Artificial Intelligence ‘better than doctors’ at accurately judging eye problems
The clinical knowledge and reasoning skills of the ever improving technology are already approaching the level of specialist eye doctors, say University of Cambridge scientists
Artificial Intelligence is better than doctors in accurately assessing eye problems, according to new research.
The clinical knowledge and reasoning skills of the ever improving technology are already approaching the level of specialist eye doctors, say University of Cambridge scientists. GPT-4 – a ‘large AI language model’ – was tested against medics at different stages in their careers, including unspecialised junior doctors, as well as trainee and expert eye doctors.
Each was presented with a series of 87 patient scenarios involving a specific eye problem, and asked to give a diagnosis or advise on treatment by selecting from four options. GPT-4 scored “significantly better” in the test than unspecialised junior doctors, who are comparable to general practitioners (GPs) in their level of specialist eye knowledge.

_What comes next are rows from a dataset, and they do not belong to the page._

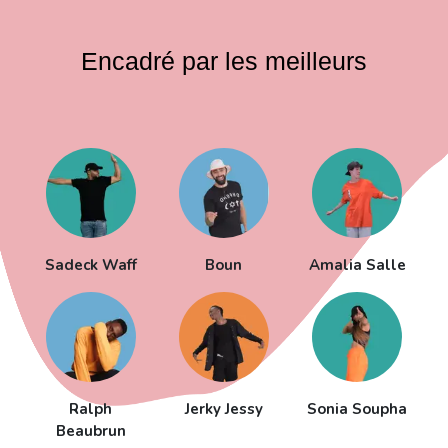
Encadré par les meilleurs
Sadeck Waff
Boun
Amalia Salle
Ralph
Jerky Jessy
Sonia Soupha
Beaubrun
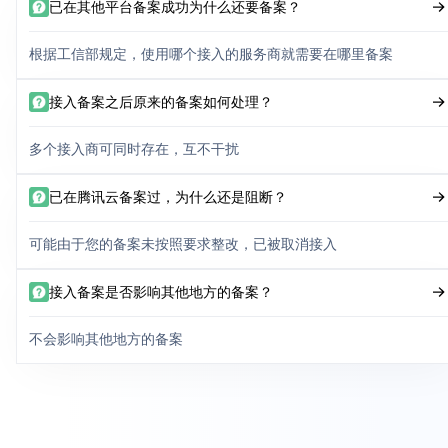
已在其他平台备案成功为什么还要备案？
根据工信部规定，使用哪个接入的服务商就需要在哪里备案
接入备案之后原来的备案如何处理？
多个接入商可同时存在，互不干扰
已在腾讯云备案过，为什么还是阻断？
可能由于您的备案未按照要求整改，已被取消接入
接入备案是否影响其他地方的备案？
不会影响其他地方的备案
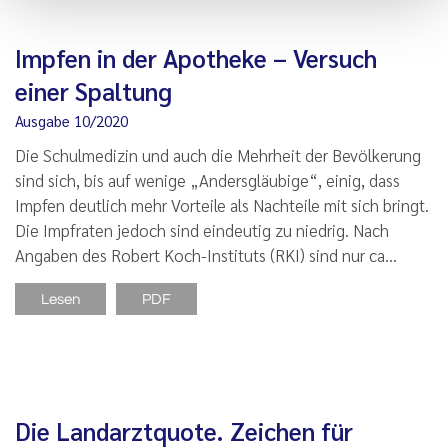
Impfen in der Apotheke – Versuch
einer Spaltung
Ausgabe 10/2020
Die Schulmedizin und auch die Mehrheit der Bevölkerung
sind sich, bis auf wenige „Andersgläubige“, einig, dass
Impfen deutlich mehr Vorteile als Nachteile mit sich bringt.
Die Impfraten jedoch sind eindeutig zu niedrig. Nach
Angaben des Robert Koch-Instituts (RKI) sind nur ca…
Lesen
PDF
Die Landarztquote. Zeichen für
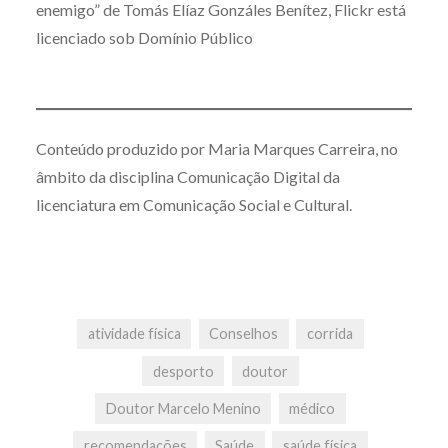
enemigo” de Tomás Elíaz Gonzáles Benítez, Flickr está
licenciado sob Domínio Público
Conteúdo produzido por Maria Marques Carreira, no
âmbito da disciplina Comunicação Digital da
licenciatura em Comunicação Social e Cultural.
atividade física
Conselhos
corrida
desporto
doutor
Doutor Marcelo Menino
médico
recomendações
Saúde
saúde física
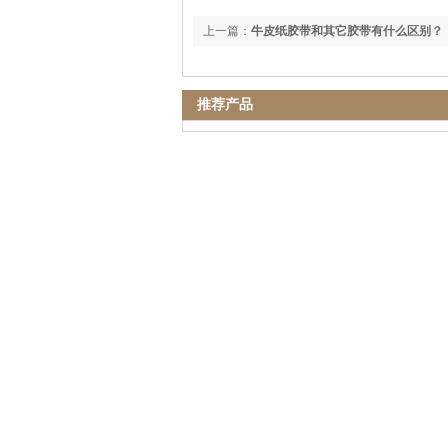
上一篇：
牛皮纸胶带和其它胶带有什么区别？
推荐产品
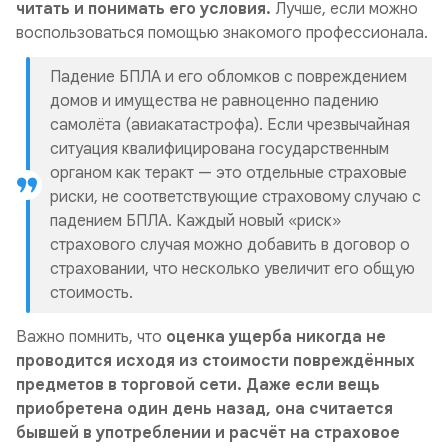
читать и понимать его условия.
Лучше, если можно
воспользоваться помощью знакомого профессионала.
Падение БПЛА и его обломков с повреждением
домов и имущества не равноценно падению
самолёта (авиакатастрофа). Если чрезвычайная
ситуация квалифицирована государственным
органом как теракт — это отдельные страховые
риски, не соответствующие страховому случаю с
падением БПЛА. Каждый новый «риск»
страхового случая можно добавить в договор о
страховании, что несколько увеличит его общую
стоимость.
Важно помнить, что
оценка ущерба никогда не
проводится исходя из стоимости повреждённых
предметов в торговой сети. Даже если вещь
приобретена один день назад, она считается
бывшей в употреблении и расчёт на страховое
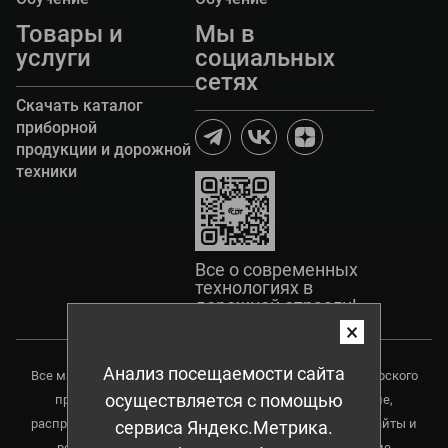
Товары и
Мы в
услуги
социальных
сетях
Скачать каталог
приборной
продукции и дорожной
техники
Все о современных
технологиях в
дорожной отрасли!
×
Анализ посещаемости сайта
Все материалы данного сайта являются объектами авторского
осуществляется с помощью
права, в том числе дизайн. Запрещается копирование,
распространение (в том числе копирования на другие сайты и
сервиса Яндекс.Метрика.
ресурсы в Интернете) или любое иное использование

The findings, published in the journal PLOS Digital Health, also showed that GPT-4 gained similar scores to trainee and expert eye doctors – although the top performing doctors scored higher. The Cambridge research team say that large language models aren’t likely to replace healthcare professionals, but have potential to improve healthcare as part of the clinical workflow.

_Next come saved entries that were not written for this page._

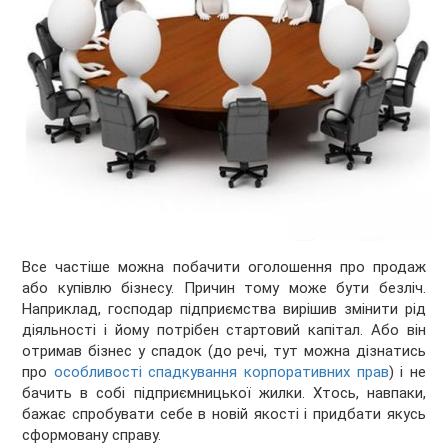
Все частіше можна побачити оголошення про продаж
або купівлю бізнесу. Причин тому може бути безліч.
Наприклад, господар підприємства вирішив змінити рід
діяльності і йому потрібен стартовий капітал. Або він
отримав бізнес у спадок (до речі, тут можна дізнатись
про
особливості спадкування корпоративних прав
) і не
бачить в собі підприємницької жилки. Хтось, навпаки,
бажає спробувати себе в новій якості і придбати якусь
сформовану справу.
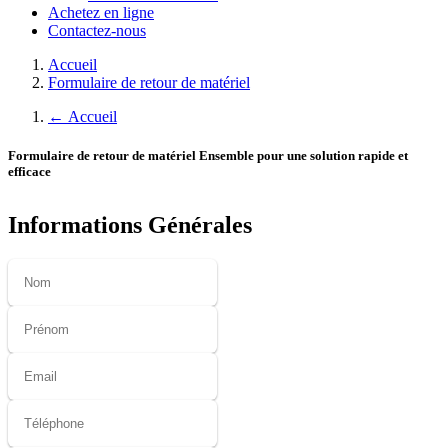
Achetez en ligne
Contactez-nous
Accueil
Formulaire de retour de matériel
←
Accueil
Formulaire de retour de matériel
Ensemble pour une solution rapide et
efficace
Informations
Générales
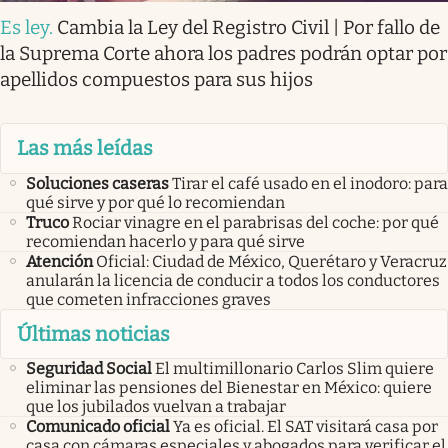
Es ley
.
Cambia la Ley del Registro Civil | Por fallo de
la Suprema Corte ahora los padres podrán optar por
apellidos compuestos para sus hijos
Las más leídas
Soluciones caseras
Tirar el café usado en el inodoro: para
qué sirve y por qué lo recomiendan
Truco
Rociar vinagre en el parabrisas del coche: por qué
recomiendan hacerlo y para qué sirve
Atención
Oficial: Ciudad de México, Querétaro y Veracruz
anularán la licencia de conducir a todos los conductores
que cometen infracciones graves
Últimas noticias
Seguridad Social
El multimillonario Carlos Slim quiere
eliminar las pensiones del Bienestar en México: quiere
que los jubilados vuelvan a trabajar
Comunicado oficial
Ya es oficial. El SAT visitará casa por
casa con cámaras especiales y abogados para verificar el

The researchers believe that state-of-the-art large language models such as GPT-4 could be useful for providing eye-related advice, diagnosis, and management suggestions in “well-controlled contexts” such as triaging patients, or where access to specialist healthcare professionals is limited. Study lead author said Dr Arun Thirunavukarasu said: “We could realistically deploy AI in triaging patients with eye issues to decide which cases are emergencies that need to be seen by a specialist immediately, which can be seen by a GP, and which don’t need treatment.
“The models could follow clear algorithms already in use, and we’ve found that GPT-4 is as good as expert clinicians at processing eye symptoms and signs to answer more complicated questions. With further development, large language models could also advise GPs who are struggling to get prompt advice from eye doctors. People in the UK are waiting longer than ever for eye care.
“Large volumes of clinical text are needed to help fine-tune and develop these models, and work is ongoing around the world to facilitate this.” The team say the research is “superior” to previous studies because they compared the abilities of AI to practicing doctors, rather than to sets of examination results.
Dr Thirunavukarasu, now an Academic Foundation Doctor at Oxford University Hospitals NHS Foundation Trust, said: “Doctors aren’t revising for exams for their whole career. We wanted to see how AI fared when pitted against to the on-the-spot knowledge and abilities of practicing doctors, to provide a fair comparison.”
He added: “We also need to characterise the capabilities and limitations of commercially available models, as patients may already be using them – rather than the internet – for advice.”
The test included questions about several eye health issues – including extreme light sensitivity, decreased vision, lesions, itchy and painful eyes – taken from a textbook used to test trainee eye doctors. The textbook is not freely available on the internet, making it unlikely that its content was included in GPT-4’s training datasets.
Dr Thirunavukarasu said: “Even taking the future use of AI into account, I think doctors will continue to be in charge of patient care. The most important thing is to empower patients to decide whether they want computer systems to be involved or not. That will be an individual decision for each patient to make.” GPT-4 and GPT-3.5 or ‘Generative Pre-trained Transformers’ – are trained on datasets containing hundreds of billions of words from articles, books, and other internet sources.
GPT-4 powers the online chatbot ChatGPT to provide “bespoke” responses to human queries. ChatGPT has recently attracted significant attention in medicine for attaining passing level performance in medical school examinations, and providing more accurate and empathetic messages than human doctors in response to patient queries.
The researchers pointed out that the field of artificially intelligent large language models is moving “very rapidly” and, since the study was conducted, more advanced models have been released – which may be even closer to the level of expert eye doctors.